Secondo gli appellanti medesimi, infatti, nella constatata sopravvenienza di un provvedimento di revoca della situazione assunta a presupposto e di qualsivoglia dichiarata salvezza delle procedure in corso (e, anzi – a loro dire – nella riscontrata presenza di un’espressa indicazione contraria in tal senso) il medesimo giudice di primo grado avrebbe quanto meno dovuto indagare presso le Amministrazioni intimate l’esistenza e la permanenza del loro interesse al mantenimento degli effetti degli atti impugnati.

Né – sempre secondo gli appellanti – varrebbe il rilievo, contenuto nella stessa sentenza impugnata, secondo il quale nel procedimento di affidamento da loro contestato in primo grado si riscontrerebbero “deroghe” significative e rilevanti, posto che la mancata applicazione della specifica disciplina vigente in materia di lavori di restauro costituirebbe, per contro, ex se una vistosa “deroga” che sostanzia il vizio di violazione di legge.

2.4. Con un ultimo ordine di motivi gli appellanti contestano l’assunto della sentenza impugnata secondo il quale la dichiarazione di emergenza sarebbe intervenuta come espressione di poteri largamente discrezionali attribuiti dalla stessa L. 225 del 1992 e successive modifiche all’Amministrazione affidante, e che pertanto la proroga della dichiarazione medesima al 31 dicembre 2010 sarebbe del pari logica e giustificata, né sarebbe comunque in contrasto con quanto previsto dalla direttiva del Presidente del Consiglio dei Ministri dd. 22 ottobre 2004, essendo quest’ultima diretta a regolare la sola attività di esecuzione degli interventi.

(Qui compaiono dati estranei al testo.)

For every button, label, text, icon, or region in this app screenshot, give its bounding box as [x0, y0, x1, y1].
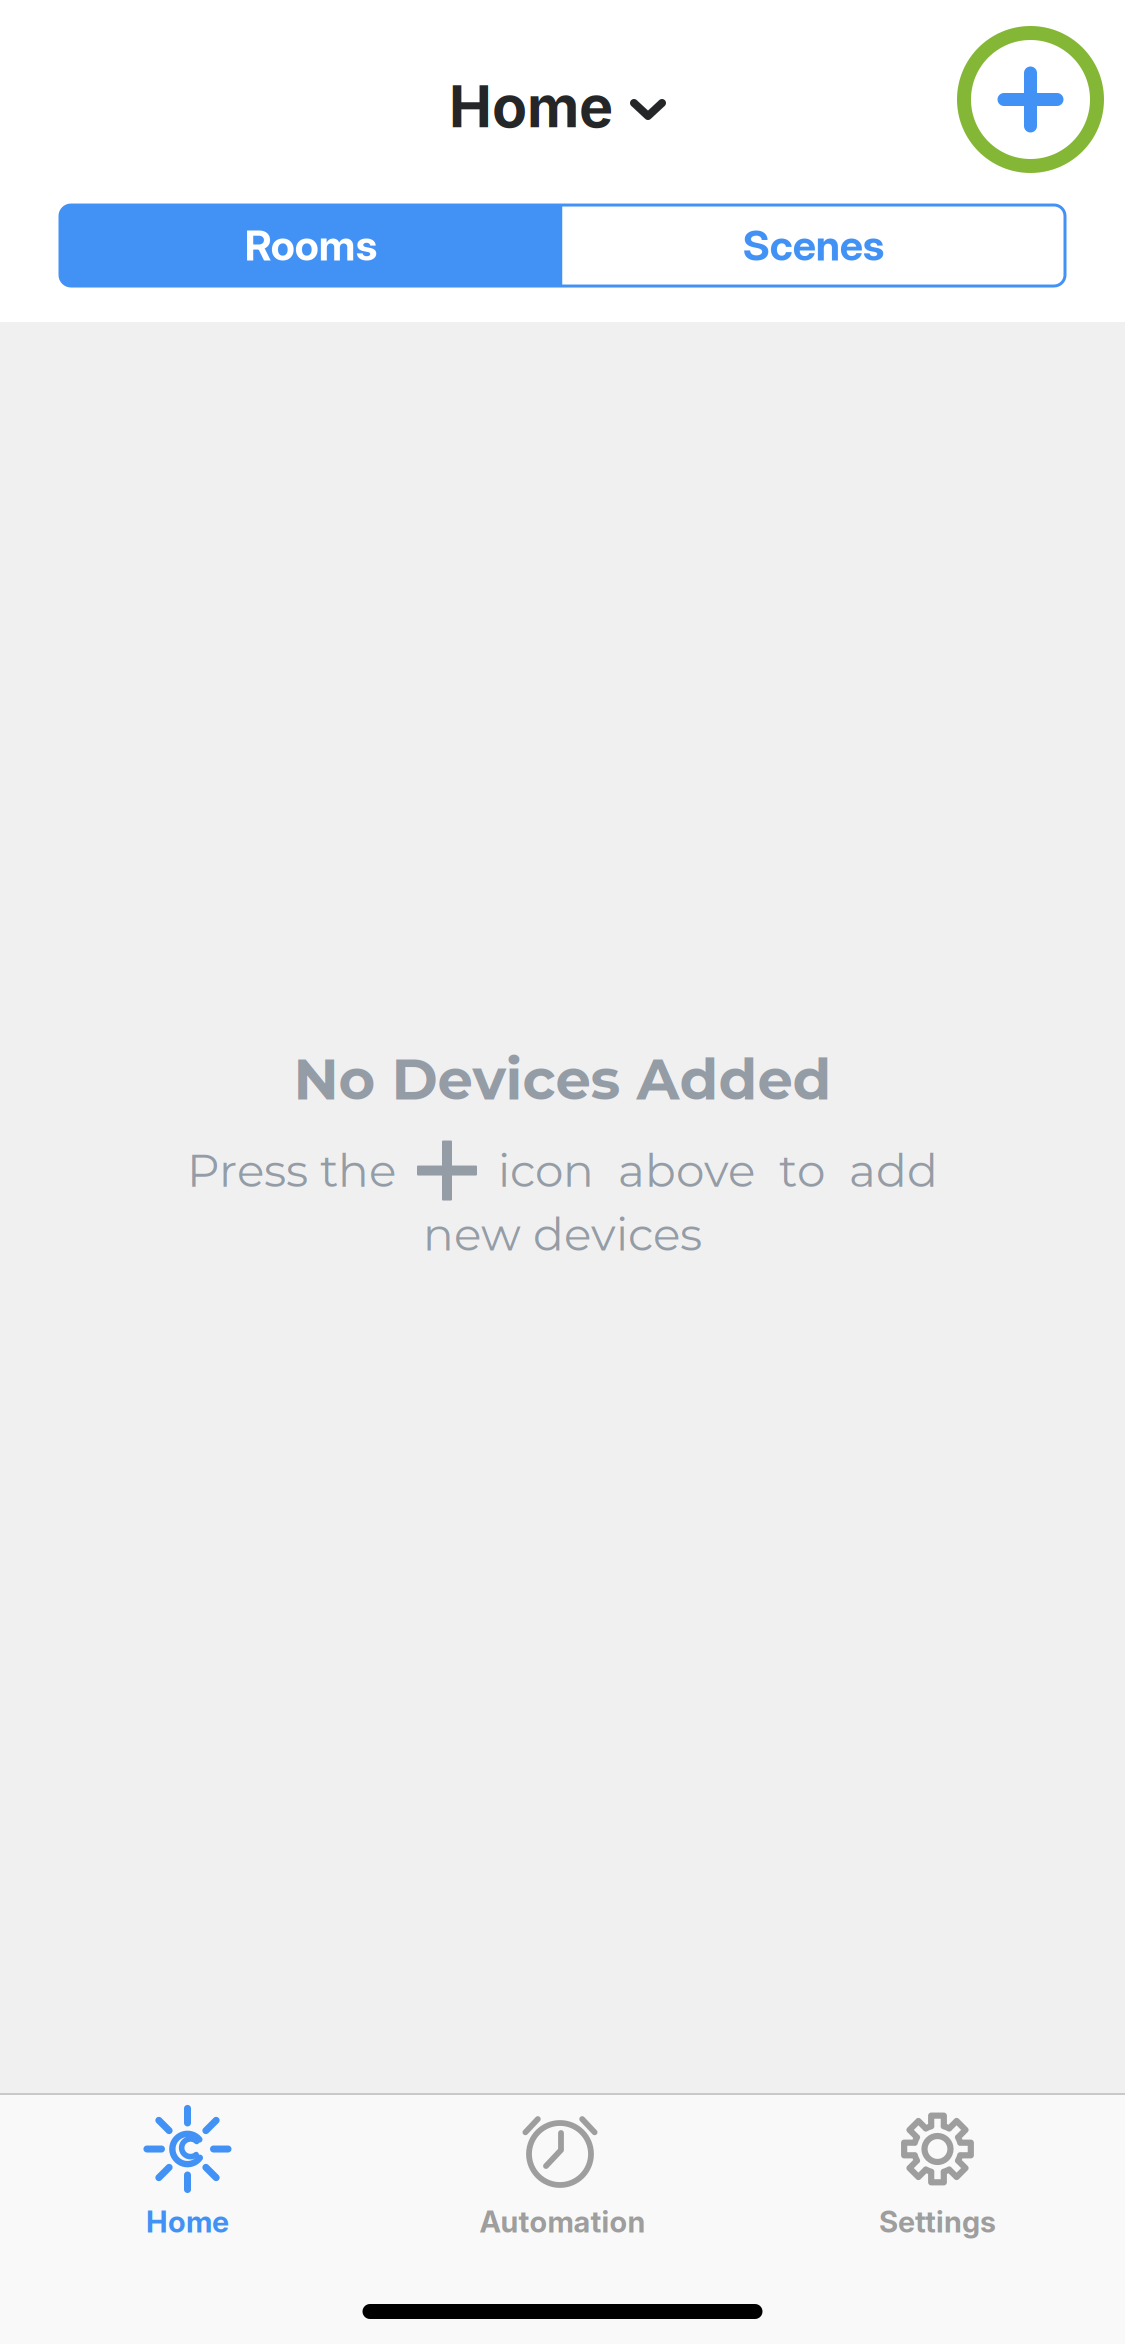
staticText: Press the [187, 1143, 396, 1198]
staticText: icon above to add [498, 1143, 938, 1198]
button[interactable]: Home [0, 2105, 375, 2240]
staticText: Home [449, 72, 613, 141]
button[interactable]: Rooms [60, 205, 562, 286]
button[interactable]: Settings [750, 2105, 1125, 2240]
button[interactable]: Scenes [562, 205, 1065, 286]
staticText: Scenes [743, 220, 885, 270]
button[interactable]: Add device [957, 26, 1104, 173]
staticText: Rooms [245, 220, 378, 270]
staticText: Automation [480, 2204, 646, 2240]
staticText: Settings [879, 2204, 996, 2240]
staticText: Home [146, 2204, 229, 2240]
button[interactable]: Automation [375, 2105, 750, 2240]
staticText: No Devices Added [294, 1045, 832, 1114]
staticText: new devices [423, 1206, 702, 1262]
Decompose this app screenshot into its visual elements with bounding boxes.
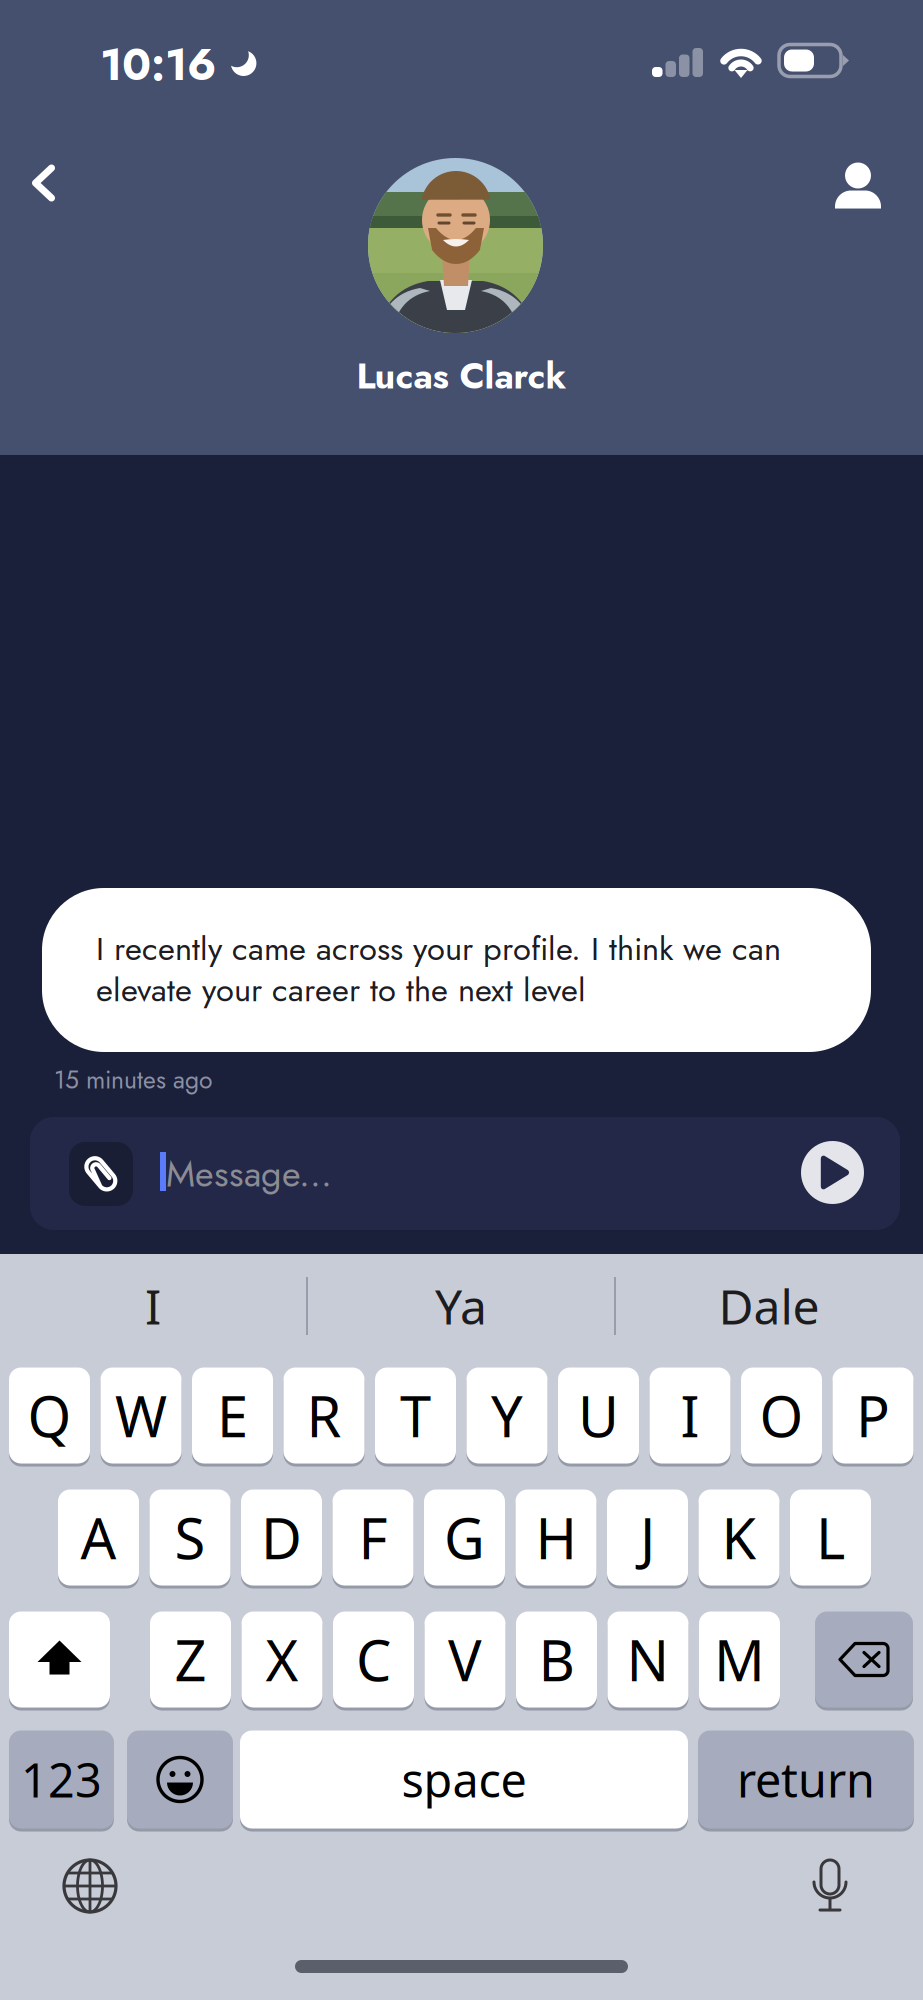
button[interactable] xyxy=(815,1610,913,1709)
button[interactable]: Q xyxy=(9,1366,90,1465)
staticText: F xyxy=(358,1500,388,1575)
staticText: I recently came across your profile. I t… xyxy=(96,925,781,1013)
staticText: D xyxy=(261,1500,302,1575)
staticText: space xyxy=(402,1748,526,1810)
button[interactable]: I xyxy=(650,1366,730,1465)
staticText: U xyxy=(578,1378,619,1453)
button[interactable]: T xyxy=(375,1366,456,1465)
staticText: Lucas Clarck xyxy=(356,350,566,402)
staticText: Message... xyxy=(166,1148,332,1200)
button[interactable]: H xyxy=(516,1488,596,1587)
button[interactable]: Next keyboard xyxy=(62,1858,118,1914)
button[interactable]: O xyxy=(741,1366,822,1465)
staticText: K xyxy=(722,1500,756,1575)
button[interactable]: B xyxy=(516,1610,597,1709)
staticText: Z xyxy=(174,1622,206,1697)
staticText: X xyxy=(266,1622,298,1697)
button[interactable]: D xyxy=(241,1488,322,1587)
button[interactable] xyxy=(9,1610,110,1709)
button[interactable]: P xyxy=(832,1366,914,1465)
button[interactable]: L xyxy=(790,1488,871,1587)
staticText: I xyxy=(680,1378,700,1453)
button[interactable]: C xyxy=(333,1610,414,1709)
staticText: I xyxy=(145,1274,161,1338)
button[interactable]: V xyxy=(424,1610,506,1709)
staticText: L xyxy=(816,1500,845,1575)
staticText: H xyxy=(536,1500,576,1575)
button[interactable]: R xyxy=(284,1366,364,1465)
button[interactable]: W xyxy=(100,1366,182,1465)
button[interactable]: space xyxy=(240,1729,688,1830)
staticText: Ya xyxy=(435,1274,487,1338)
button[interactable]: G xyxy=(424,1488,505,1587)
button[interactable]: K xyxy=(698,1488,780,1587)
staticText: R xyxy=(306,1378,342,1453)
staticText: M xyxy=(714,1622,765,1697)
staticText: Q xyxy=(28,1378,72,1453)
button[interactable]: M xyxy=(699,1610,780,1709)
button[interactable]: X xyxy=(242,1610,322,1709)
staticText: B xyxy=(538,1622,574,1697)
button[interactable]: Z xyxy=(150,1610,231,1709)
staticText: T xyxy=(400,1378,431,1453)
staticText: J xyxy=(640,1500,655,1575)
button[interactable]: N xyxy=(608,1610,688,1709)
staticText: E xyxy=(217,1378,248,1453)
staticText: V xyxy=(448,1622,482,1697)
button[interactable]: Back xyxy=(0,139,88,227)
button[interactable] xyxy=(127,1729,233,1830)
button[interactable]: Contact profile xyxy=(814,133,902,221)
button[interactable]: F xyxy=(332,1488,414,1587)
staticText: Dale xyxy=(718,1274,820,1338)
staticText: 10:16 xyxy=(100,33,216,97)
button[interactable]: J xyxy=(607,1488,688,1587)
staticText: P xyxy=(856,1378,890,1453)
button[interactable]: Dictate xyxy=(805,1856,855,1914)
staticText: S xyxy=(174,1500,206,1575)
button[interactable]: E xyxy=(192,1366,273,1465)
button[interactable]: Send message xyxy=(801,1141,864,1204)
button[interactable]: 123 xyxy=(9,1729,114,1830)
staticText: A xyxy=(80,1500,116,1575)
button[interactable]: return xyxy=(698,1729,914,1830)
staticText: W xyxy=(115,1378,167,1453)
staticText: G xyxy=(444,1500,485,1575)
button[interactable]: Attach file xyxy=(69,1142,133,1206)
staticText: 15 minutes ago xyxy=(54,1062,212,1098)
button[interactable]: S xyxy=(150,1488,230,1587)
staticText: Y xyxy=(491,1378,523,1453)
staticText: O xyxy=(760,1378,804,1453)
staticText: C xyxy=(356,1622,391,1697)
button[interactable]: U xyxy=(558,1366,639,1465)
staticText: 123 xyxy=(21,1748,102,1810)
staticText: N xyxy=(626,1622,670,1697)
button[interactable]: I xyxy=(0,1254,306,1358)
button[interactable]: Ya xyxy=(308,1254,614,1358)
button[interactable]: A xyxy=(58,1488,139,1587)
button[interactable]: Y xyxy=(466,1366,548,1465)
staticText: return xyxy=(737,1748,875,1810)
button[interactable]: Dale xyxy=(616,1254,922,1358)
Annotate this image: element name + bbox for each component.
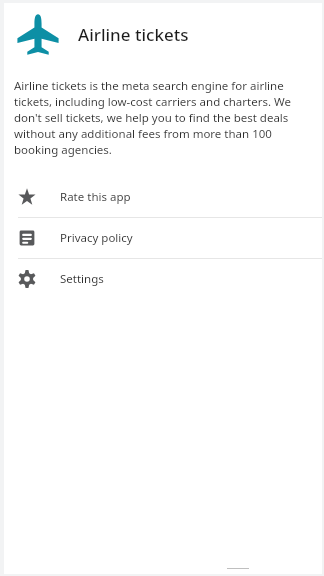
staticText: Settings (60, 271, 104, 287)
other: Airline tickets logo (17, 13, 59, 55)
staticText: Rate this app (60, 189, 131, 205)
button[interactable]: Rate this app (4, 177, 322, 217)
staticText: Privacy policy (60, 230, 133, 246)
staticText: Airline tickets is the meta search engin… (14, 78, 310, 158)
button[interactable]: Privacy policy (4, 218, 322, 258)
button[interactable]: Settings (4, 259, 322, 299)
staticText: Airline tickets (78, 23, 189, 46)
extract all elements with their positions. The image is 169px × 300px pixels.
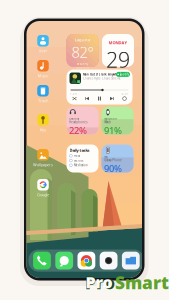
staticText: Charles Hyde Chaos Scheme [83,77,121,80]
staticText: Daily tasks [70,148,90,153]
staticText: Man Out If I Talk Anywhere [83,73,122,76]
staticText: Heat [74,154,80,158]
staticText: Pro [85,271,115,294]
button[interactable]: Daily tasks [66,144,98,172]
staticText: My Galaxy Phone [104,155,122,162]
button[interactable]: Phone [33,252,51,270]
button[interactable]: Messages [55,252,73,270]
staticText: Key [40,127,46,132]
button[interactable]: MONDAY [102,34,134,67]
staticText: User [38,48,48,53]
staticText: 82° [72,42,94,62]
button[interactable]: Wallpapers [31,149,55,167]
button[interactable]: Music [31,60,55,78]
button[interactable]: Key [31,114,55,132]
staticText: 1:24 [70,92,77,95]
staticText: Spotify [120,73,129,76]
staticText: Sunny [80,62,88,66]
staticText: 29 [106,45,130,74]
button[interactable]: My Green Watch [102,106,134,134]
staticText: MONDAY [108,40,128,45]
button[interactable]: Camera [100,252,118,270]
staticText: Google [37,192,49,197]
staticText: Trash [38,98,48,103]
staticText: Wallpapers [33,162,53,167]
staticText: Smart [115,271,169,294]
button[interactable]: Trash [31,85,55,103]
button[interactable]: Google [31,179,55,197]
button[interactable]: Overear Headphones [66,106,98,134]
button[interactable]: Man Out If I Talk Anywhere [66,70,132,104]
staticText: Mediation [74,164,88,167]
button[interactable]: Files [122,252,140,270]
staticText: 91% [104,124,122,137]
staticText: 22% [69,124,87,137]
staticText: H:88 L:58 [76,66,90,69]
button[interactable]: Laguna [66,34,98,67]
staticText: Pro [86,272,112,293]
staticText: 90% [104,162,122,175]
staticText: My Green Watch [104,117,117,124]
button[interactable]: User [31,35,55,53]
button[interactable]: My Galaxy Phone [102,144,134,172]
staticText: Laguna [75,37,90,42]
staticText: Overear Headphones [69,117,87,124]
staticText: Exercise [74,159,84,162]
staticText: -2:07 [121,92,129,95]
staticText: Music [38,73,48,78]
button[interactable]: Chrome [78,252,95,270]
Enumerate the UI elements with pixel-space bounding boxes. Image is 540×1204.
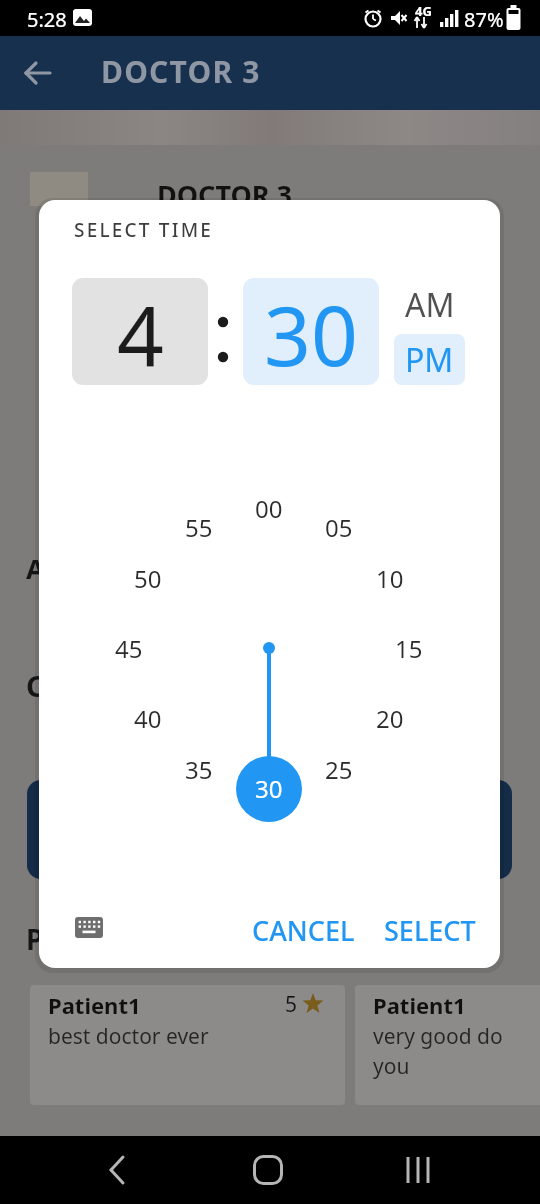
staticText: best doctor ever xyxy=(48,1022,209,1051)
staticText: 30 xyxy=(255,772,283,805)
staticText: 15 xyxy=(395,632,423,665)
button[interactable]: 15 xyxy=(385,631,433,665)
button[interactable]: 40 xyxy=(124,701,172,735)
staticText: 40 xyxy=(134,702,162,735)
button[interactable]: Patient1 xyxy=(355,985,540,1105)
staticText: 00 xyxy=(255,492,283,525)
button[interactable]: 30 xyxy=(243,278,379,385)
button[interactable] xyxy=(88,1140,148,1200)
button[interactable]: 30 xyxy=(245,771,293,805)
button[interactable]: 05 xyxy=(315,510,363,544)
staticText: Patient1 xyxy=(48,990,141,1020)
button[interactable]: 25 xyxy=(315,752,363,786)
staticText: 4 xyxy=(117,278,164,385)
button[interactable]: CANCEL xyxy=(240,906,367,954)
button[interactable] xyxy=(14,49,62,97)
staticText: Patient1 xyxy=(373,990,466,1020)
button[interactable]: PM xyxy=(394,334,465,385)
button[interactable]: 50 xyxy=(124,561,172,595)
button[interactable]: 00 xyxy=(245,491,293,525)
staticText: 05 xyxy=(325,511,353,544)
button[interactable] xyxy=(27,780,512,879)
staticText: 30 xyxy=(264,278,358,385)
button[interactable]: 20 xyxy=(366,701,414,735)
staticText: P xyxy=(26,920,44,958)
button[interactable] xyxy=(75,917,103,938)
button[interactable]: 10 xyxy=(366,561,414,595)
staticText: 5 xyxy=(285,990,298,1019)
button[interactable]: 4 xyxy=(72,278,208,385)
button[interactable] xyxy=(388,1140,448,1200)
staticText: PM xyxy=(405,338,454,382)
staticText: very good do xyxy=(373,1022,503,1051)
button[interactable] xyxy=(238,1140,298,1200)
staticText: 5:28 xyxy=(27,6,67,33)
staticText: CANCEL xyxy=(252,912,355,949)
staticText: 87% xyxy=(464,6,504,33)
staticText: 55 xyxy=(185,511,213,544)
staticText: you xyxy=(373,1052,410,1081)
staticText: 35 xyxy=(185,753,213,786)
staticText: C xyxy=(26,666,45,705)
staticText: SELECT xyxy=(384,912,476,949)
button[interactable]: 35 xyxy=(175,752,223,786)
staticText: 20 xyxy=(376,702,404,735)
staticText: 50 xyxy=(134,562,162,595)
staticText: DOCTOR 3 xyxy=(101,51,261,92)
staticText: 25 xyxy=(325,753,353,786)
button[interactable]: SELECT xyxy=(372,906,487,954)
button[interactable]: 45 xyxy=(105,631,153,665)
staticText: SELECT TIME xyxy=(74,217,214,243)
staticText: 45 xyxy=(115,632,143,665)
button[interactable]: Patient1 xyxy=(30,985,345,1105)
staticText: DOCTOR 3 xyxy=(157,176,293,213)
staticText: Ad xyxy=(26,550,62,587)
button[interactable]: 55 xyxy=(175,510,223,544)
staticText: 10 xyxy=(376,562,404,595)
staticText: 4G xyxy=(415,2,432,20)
button[interactable]: AM xyxy=(394,283,465,327)
staticText: AM xyxy=(405,283,455,327)
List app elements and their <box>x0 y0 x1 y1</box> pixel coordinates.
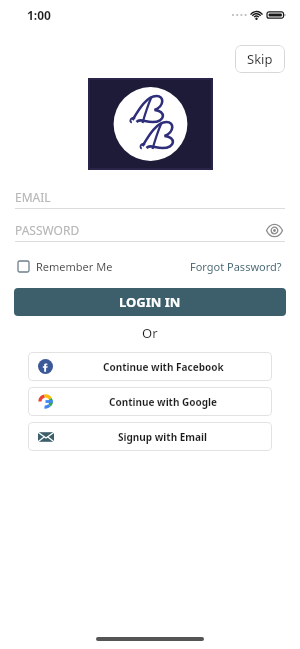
staticText: Continue with Google <box>109 395 218 409</box>
button[interactable]: Forgot Password? <box>190 259 282 274</box>
button[interactable]: Remember Me <box>18 259 113 274</box>
staticText: Or <box>142 324 158 342</box>
button[interactable]: Continue with Google <box>28 387 272 416</box>
button[interactable]: PASSWORD <box>15 219 285 241</box>
button[interactable]: LOGIN IN <box>14 288 286 316</box>
button[interactable]: EMAIL <box>15 186 285 208</box>
staticText: PASSWORD <box>15 222 80 238</box>
button[interactable]: Signup with Email <box>28 422 272 451</box>
staticText: Continue with Facebook <box>103 360 224 374</box>
staticText: LOGIN IN <box>119 293 181 311</box>
button[interactable]: Show password <box>263 219 285 241</box>
button[interactable]: Continue with Facebook <box>28 352 272 381</box>
staticText: Signup with Email <box>118 430 208 444</box>
staticText: Remember Me <box>36 259 113 274</box>
staticText: Forgot Password? <box>190 259 282 274</box>
staticText: Skip <box>247 50 273 68</box>
staticText: 1:00 <box>27 7 51 23</box>
button[interactable]: Skip <box>235 45 285 73</box>
staticText: EMAIL <box>15 189 51 205</box>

Gli appellanti rilevano in tal senso che l’illogicità della proroga sarebbe confortata dall’esame delle considerazioni, dianzi qui riassunte al § 2.3, sulla portata della revoca poi disposta nei riguardi dello stato di emergenza medesimo.

Né, sempre ad avviso degli appellanti, la sentenza impugnata avrebbe considerato che la predetta direttiva del Presidente del Consiglio dei Ministri dd. 22 ottobre 2004 si configurerebbe non solo come istruzione impartita alle amministrazioni competenti ad operare in materia, ma anche quale rimeditazione ed “aggiustamento” dei margini entro i quali risulta possibile intervenire con i poteri di deroga giustificati dallo stato di emergenza: margini che, nella specie, sarebbero stati disattesi dalle Amministrazioni intimate senza che il giudice di primo grado traesse da ciò le dovute conseguenze.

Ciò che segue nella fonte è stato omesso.